8
votes

Note that this question is in the context of Julia, and therefore (to my knowledge) PCRE.

Suppose that you had a string like this:

"sssppaaasspaapppssss"

and you wanted to match, individually, the repeating characters at the end of the string (in the case of our string, the four "s" characters - that is, so that matchall gives ["s","s","s","s"], not ["ssss"]). This is easy:

r"(.)(?=\1*$)"

It's practically trivial (and easily used - replace(r"(.)(?=\1*$)","hell","k") will give "hekk" while replace(r"(.)(?=\1*$)","hello","k") will give "hellk"). And it can be generalised for repeating patterns by switching out the dot for something more complex:

r"(\S+)(?=( \1)*$)"

which will, for instance, independently match the last three instances of "abc" in "abc abc defg abc h abc abc abc".

Which then leads to the question... how would you match the repeating character or pattern at the start of the string, instead? Specifically, using regex in the way it's used above.

The obvious approach would be to reverse the direction of the above regex as r"(?<=^\1*)(.)" - but PCRE/Julia doesn't allow lookbehinds to have variable length (except where it's fixed-variable, like (?<=ab|cde)), and thus throws an error. The next thought is to use "\K" as something along the lines of r"^\1*\K(.)", but this only manages to match the first character (presumably because it "advances" after matching it, and no longer matches the caret).

For clarity: I'm seeking a regex that will, for instance, result in

replace("abc abc defg abc h abc abc abc",<regex here>,"hello")

producing

"hello hello defg abc h abc abc abc"

As you can see, it's replacing each "abc" from the start with "hello", but only until the first non-match. The reverse one I provide above does this at the other end of the string:

replace("abc abc defg abc h abc abc abc",r"(\S+)(?=( \1)*$)","hello")

produces

"abc abc defg abc h hello hello hello"
2
use this ^(\S+)(?:\s+\1)* and then do splitting on space character,Avinash Raj
@AvinashRaj - if you read through the full question, you'll see that I'm wanting to know if it can be done without multiple steps - that is, just with a regex. I can do it with the end-of-string equivalent, with r"(.)(?=\1*$)" (or more generally r"(\S+)(?=( \1)*$)").Glen O
Reverse the string. ;-)1983
@KingMob - you can do that, if you only want to match in one direction. But it's not a regex solution, and it doesn't help if you want to match in both directions (for instance, to capture the first sho in each part of the string "shorts shoes shop shovel shortstuff shoplifter shopshop", and not the second sho in shopshop, you need to look in both directions - you're basically figuring out which part isn't the delimiter, in a sense)Glen O
Well, you could replace (\S+)((?= \1)|.*) with "hello$2" (JavaScript for example), but unfortunately you need to be able to reference the submatches in the replacement string which AFAIK you can't do in Julia :-(1983

2 Answers

8
votes

You can use the \G anchor that matches the position after the previous match or at the start of the string. In this way you ensure the contiguity of results from the start of the string to the last occurrence:

\G(\S+)( (?=\1 ))?

demo

or to be able to match until the end of the string:

\G(\S+)( (?=\1(?: |\z)))?
3
votes

For PCRE style engines, unfortunately there is no way to do this without
variable length lookbehind.

A pure solution is not possible.
There is no \G anchor trickery that can accomplish this.

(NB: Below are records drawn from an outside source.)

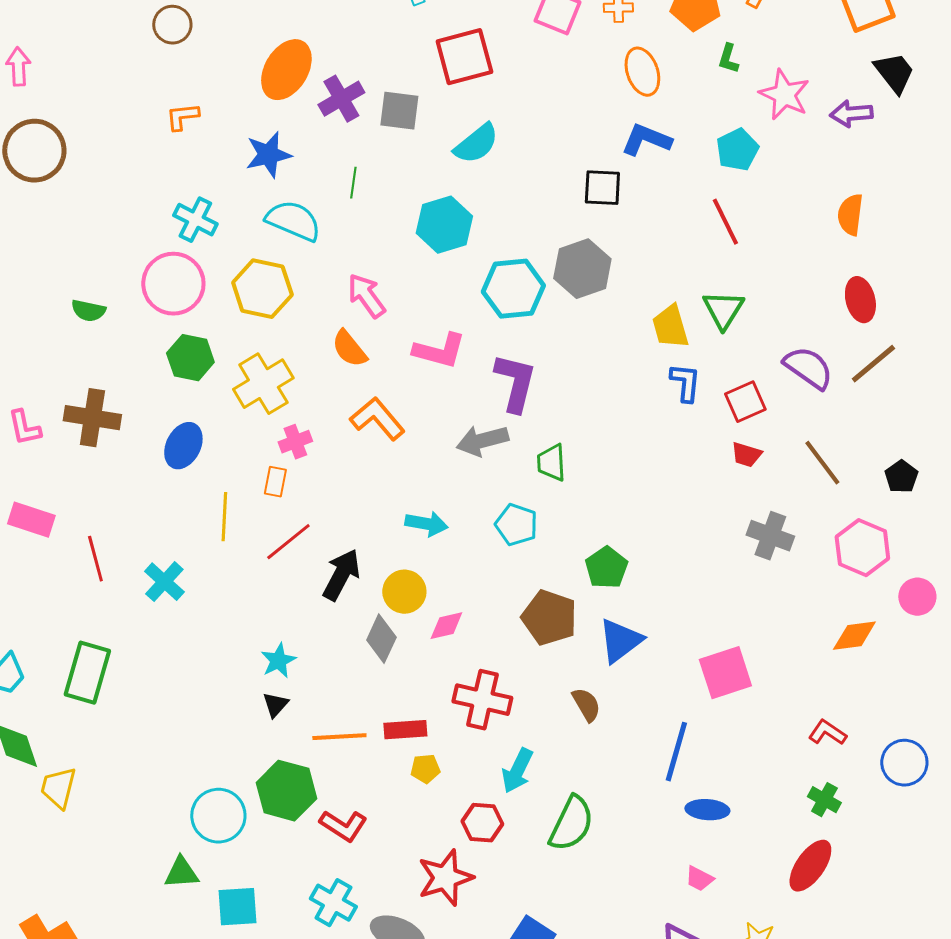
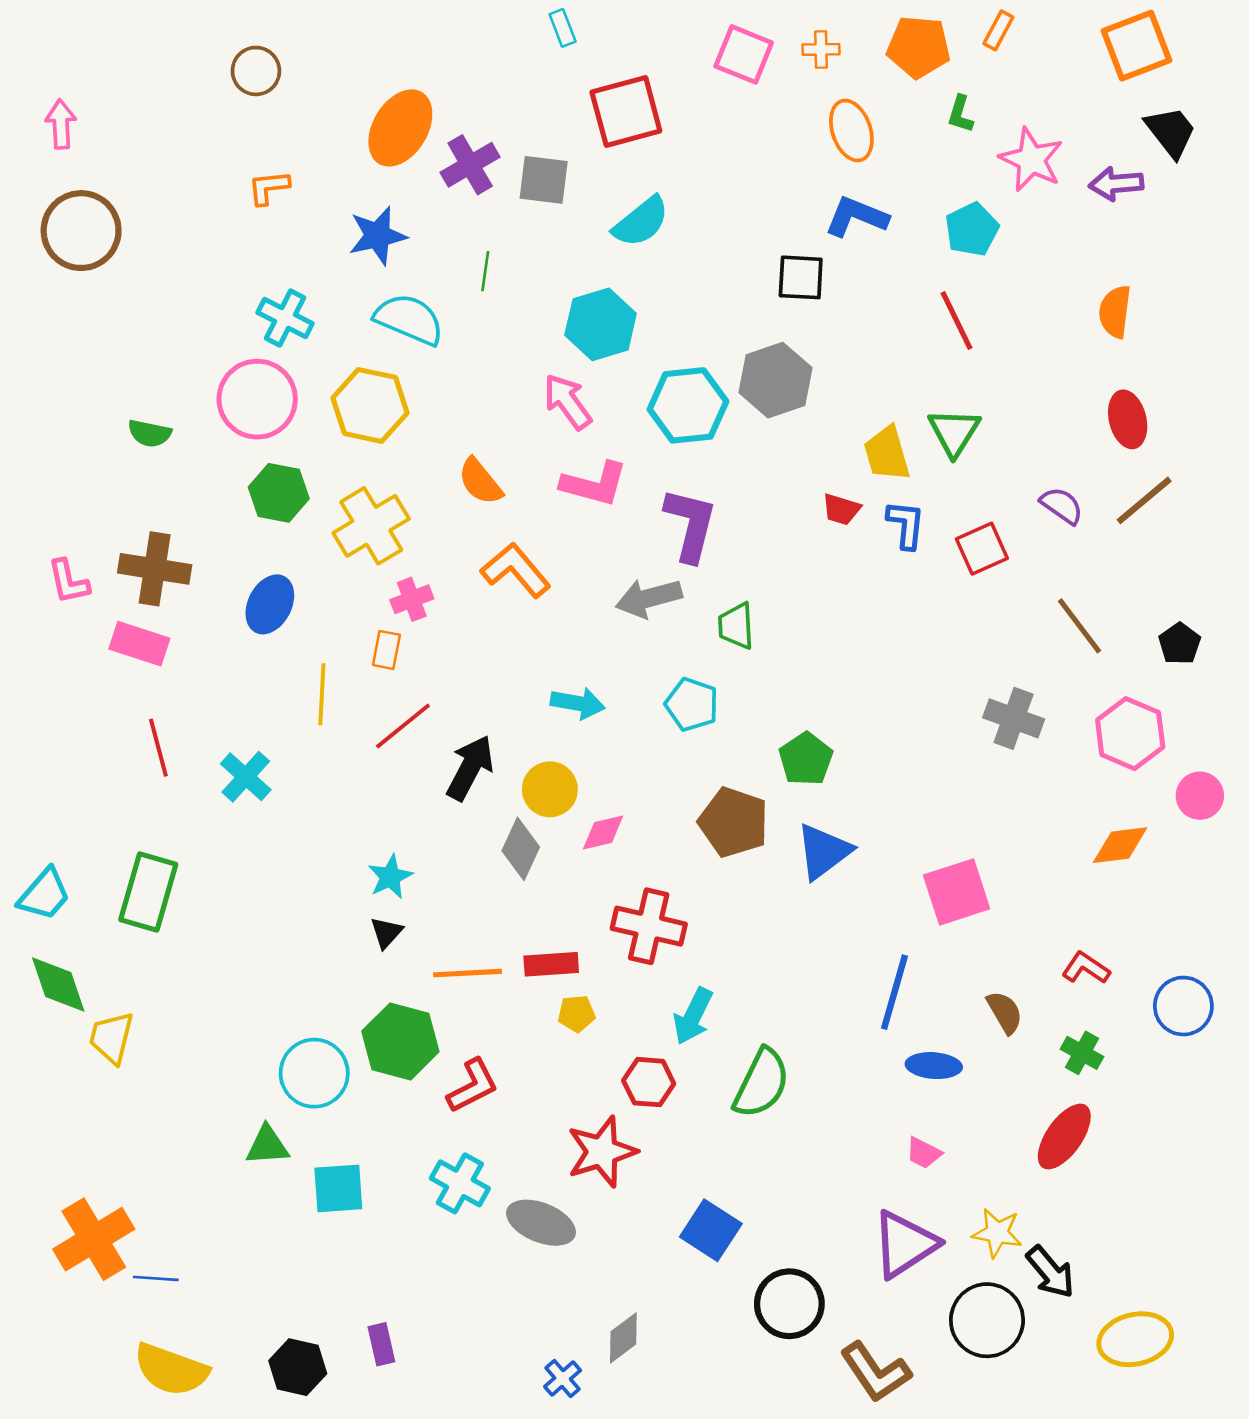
pink arrow: (366, 296) -> (568, 402), moved
purple semicircle: (808, 368) -> (1062, 506), size x0.7
red trapezoid: (746, 455) -> (841, 509), moved
pink rectangle: (31, 520) -> (139, 644), moved
brown semicircle: (586, 705) -> (1005, 1012), moved
red L-shape: (343, 826) -> (473, 1086), turned -60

Here is why the \G anchor won't work.

With the anchor, the only guarantee you have is that the last match
resulted in a match where the forward overlap was checked to be equal
to the current match.

As a result, you can only globally match up to N-1 of the duplicate's from the beginning.

Here is a proof:

Regex:

 # (?:\G([a-c]+)(?=\1))

 (?:
      \G 
      ( [a-c]+ )                    # (1)
      (?=
           \1 
      )
 )

Input:

abcabcabcbca

Output:

 **  Grp 0 -  ( pos 0 , len 3 ) 
abc  
 **  Grp 1 -  ( pos 0 , len 3 ) 
abc  
------------
 **  Grp 0 -  ( pos 3 , len 3 ) 
abc  
 **  Grp 1 -  ( pos 3 , len 3 ) 
abc  

Conclusion:

Even though you know the Nth one is there from the previous lookahead,
the Nth one can't be matched without the condition of the current lookahead.

Sorry, and good luck!
Let me know if you find a pure regex solution.